Dry Cleaning / Secret Love
[4AD]

8.4 Note de l'auteur
8.4

Dry Cleaning - Secret LoveDepuis qu’on est tombé transi devant les productions de Cate Le Bon, on s’est mis à fureter chaque nouvel artiste diligenté par elle. Et alors que son Michelangelo Dying trônait sur un de nos tops de l’année 2025, c’est avec le nouvel album de Dry Cleaning qu’on la retrouve. Et à la réflexion, cela tombe presque sous l’évidence, tant Stumpwork (2022), leur second album, semblait préparer le terrain à cette rencontre, dénouant les rideaux de guitares pour les entourer autour de leur récitante, Florence Shaw. À la réécoute de cet album qui divisa les fans de la première heure (ceux de New Long Leg, album plus bourru, en 2021), on comprend tout ce qui a pu susciter l’intérêt de Le Bon par cet élan arty. Alors, ce Secret Love : album du hiatus pop ou retour aux origines des plus rugueuses ?

Ce que l’amour crache, le pressing efface

Peu importe encore la réponse : dès l’ouverture, l’album trace impeccablement. Hit My Head All Day est étrange et entêtante, avec ces nuages psychés et planants dont se détache un ahan marquant le désarroi de Shaw au fer rouge. Le malaise du spoken word est là, et d’autant plus plaisant qu’il est porté par un agglutinement de matière musicale planant, s’étirant… mais un poil décalé, un peu comme chez Momus. Il est d’ailleurs admirable de remarquer la concordance entre la musique (parfois discordante, comme tournant à vide) et le détachement de Shaw, parallèle non des plus évident. Avec elle, on a comme l’impression d’avoir plongé dans un miroir déformant dont les formes seraient plus porteuses de vérité que la plus plate des réalités. Nous sommes donc enthousiastes quant au parti pris de la grandiloquence pop et de l’abstraction, que nous pensons plus audacieux. Il s’agira d’attendre la piste-titre pour plussoyer : Secret Love (Concealed in a Drawing of a Boy) est merveilleuse. C’est tout comme voir une chanson éclore, où Shaw laisse la chansonnette pousser en elle, avant un final éblouissant d’émotion, où l’allant des Cocteau Twins enrobe des paroles déchirantes de poésie : “Secret Love, concealed / In a drawing of a boy / In my room, in my books, in my… / Bigger than before”. En amour, nous sommes comme des lions aveugles tâtonnant dans le désert, à la recherche du mirage.

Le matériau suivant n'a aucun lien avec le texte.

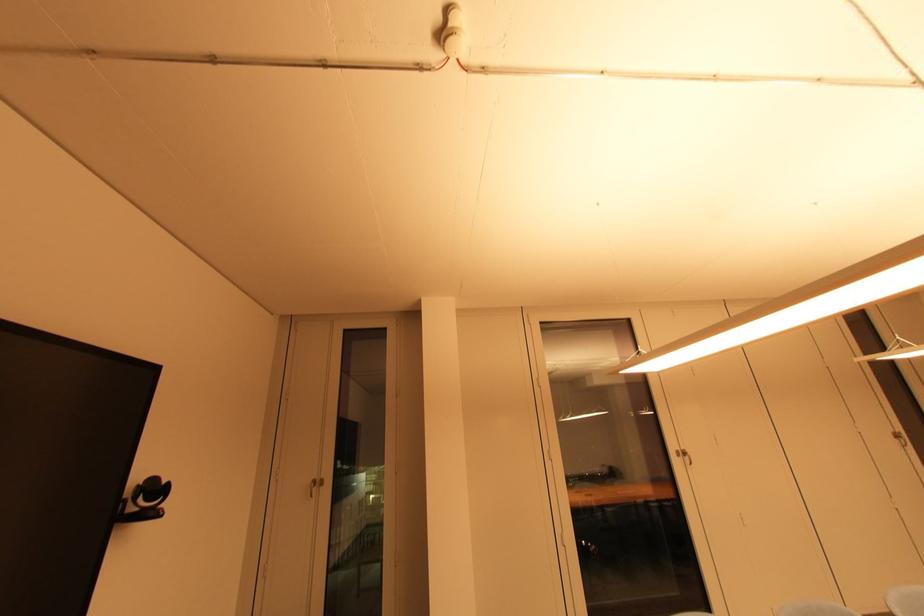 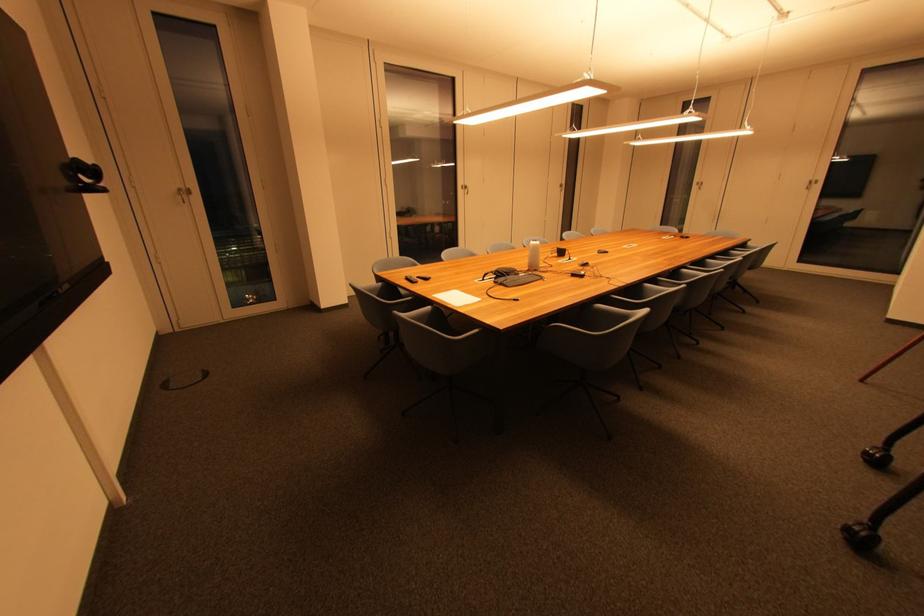 Where in the second image is the point corresponding to [320,484] from the first image?

(185, 192) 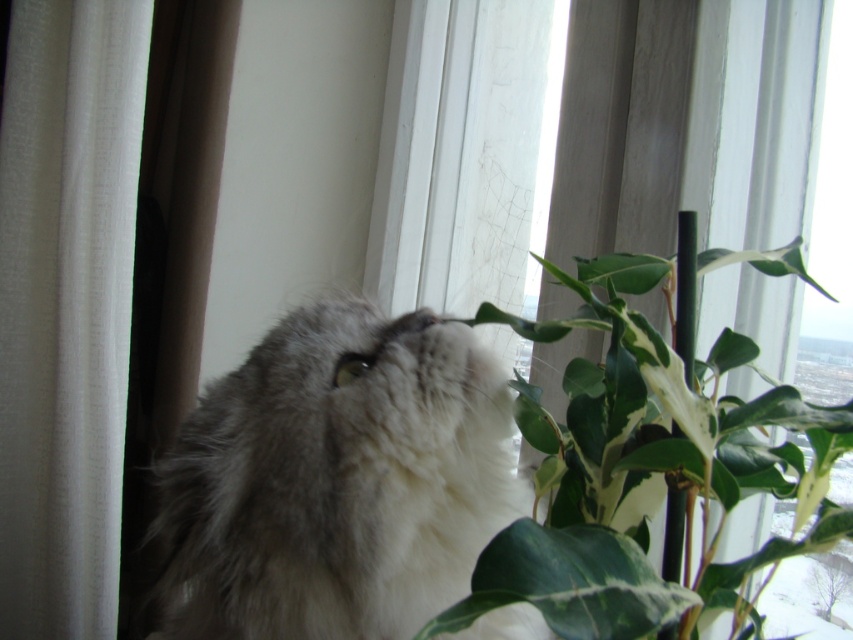 In the scene shown: You are a cat owner who wants to ensure your cat stays safe. The cat is near the window where the white sheer curtain at left and the green leafy plant at center are located. Based on their positions, which object is closer to the window?

The green leafy plant at center is behind the white sheer curtain at left, so the white sheer curtain at left is closer to the window than the green leafy plant at center.

You are a photographer trying to capture a clear photo of the green leafy plant at center. However, the fuzzy fur cat at center is blocking your view. Can you move the cat to the side so that the plant is visible without obstruction?

The green leafy plant at center is behind the fuzzy fur cat at center, so moving the cat to the side would allow the plant to be visible without obstruction.

You are a photographer standing at the point marked as point [123,440]. You want to take a photo of the cat and the plant. The camera you are using has a focal length of 50mm. To ensure both the cat and the plant are in focus, what should be the minimum distance you need to set the focus at?

The minimum focus distance should be set to 1.31 meters because the point marked as point [123,440] and the camera are 1.31 meters apart from each other. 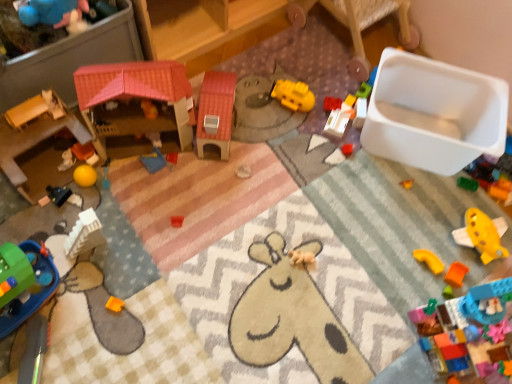 Where is `vacant area that lies between yellow plastic airplane at lower right, arranged as the 15th toy when viewed from the left, and green plastic toy at lower left, acting as the second toy starting from the left`? The height and width of the screenshot is (384, 512). vacant area that lies between yellow plastic airplane at lower right, arranged as the 15th toy when viewed from the left, and green plastic toy at lower left, acting as the second toy starting from the left is located at coordinates (255, 269). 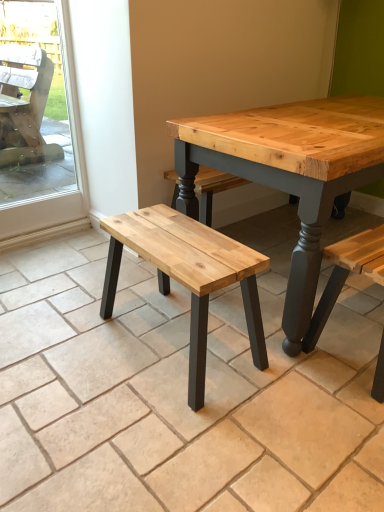 The width and height of the screenshot is (384, 512). What are the coordinates of `vacant space in natural wood bench at center (from a real-world perspective)` in the screenshot? It's located at (171, 335).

L’arrivée de Le Bon se fait donc sentir, mais avec l’élégance de ne pas être flagrante ; le temps d’un gimmick ou de quelques harmonies, subtilement. Ici, des voix d’hommes rappelleront The Human League ; de même que des groupes (post-)punk comme Public Image Limited ou The Stranglers n’ayant pas eu honte, le temps d’un accent circonflexe sur les synthés, à taquiner les ondes. My Soul / Half Pint nous rappellera I’m Bored dIggy Pop. Oui, il y a du The Fall aussi. Du Mabuses et Adam & the Ants, probablement… Laurie Anderson ? Tout cela se discute autour d’un saxophone qui, fidèle au compagnonnage de Le Bon, émarge en piste 5. Les chansons s’enrobent dans une sorte de papier musical, glacé mais discret. Un peu comme avec Wilco et Horsegirl, la productrice semble trouver la juste distance entre le groupe chapeauté et la valeur qu’elle apporte, évitant l’appropriation, privilégiant la respiration. Dès lors, la crainte que l’on émettait en fin de critique de son Michelangelo Dying se voit désamorcée.

Sentiments délicats : lavage interdit

Le phra(bla)sé de Shaw fait, lui, toujours son petit effet. C’est comme si les paroles fugaces se déversaient d’un journal intime, jetées à froid sur le trottoir, bien piétinées par l’indifférence piétonne, avant de se voir embrochées par des éclairs de guitare. Le bas-les-couillisme est grand, aussi gelé que St. Vincent, autre collaboratrice fidèle de Le Bon à laquelle on pense. Ce parler franc est une belle signature, mais qu’il s’agirait peut-être un jour de transformer, de crainte d’enfermer le groupe. Se voient consignés ici la solitude et l’anxiété sociale, la contamination informationnelle ou les rapports contrariés avec la famille (“You talk like a greeting card“) et les hommes, le temps d’un misandre et assassin “I feel resentment in my soul / Maybe it’s time for men to clean for like, five hundred years“. Evil Evil Idiot, chanson contre tout sermonnage dans laquel Shaw se contrefout de manger des aliments carbonisés, est remarquable : “I don’t want to be lectured“. Point. Nous, on a choisi depuis longtemps notre camp pour s’en prémunir : lire Léon Bloy. Pourra-t-elle franchir le pas de ceux qui savent, de ce qu’il retourne de l’animal humain ? De l’hypocrisie mimétique ? On ne sait. Mais il faut bien avouer que ce choc entre cette semi-conscience des choses et la crédulité subsistante est jubilatoire.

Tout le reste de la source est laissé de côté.